◆ WHAT YOU ARE ASKED TO DO
Check each line of the material for the string "камня", and copy the lines that have it.
....
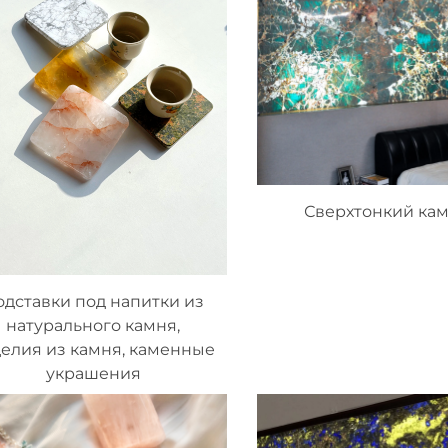
Сверхтонкий ка
одставки под напитки из
натурального камня,
елия из камня, каменные
украшения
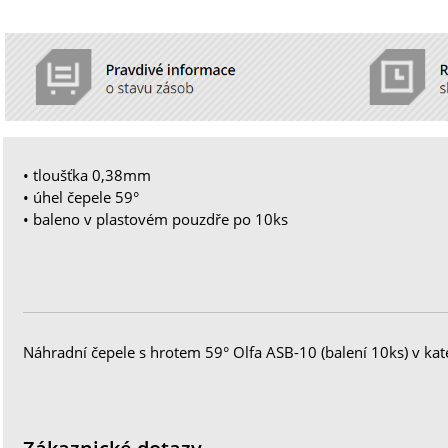
• tloušťka 0,38mm
• úhel čepele 59°
• baleno v plastovém pouzdře po 10ks
Náhradní čepele s hrotem 59° Olfa ASB-10 (balení 10ks) v kat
....
◆ ANSWER
натурального камня,
елия из камня, каменные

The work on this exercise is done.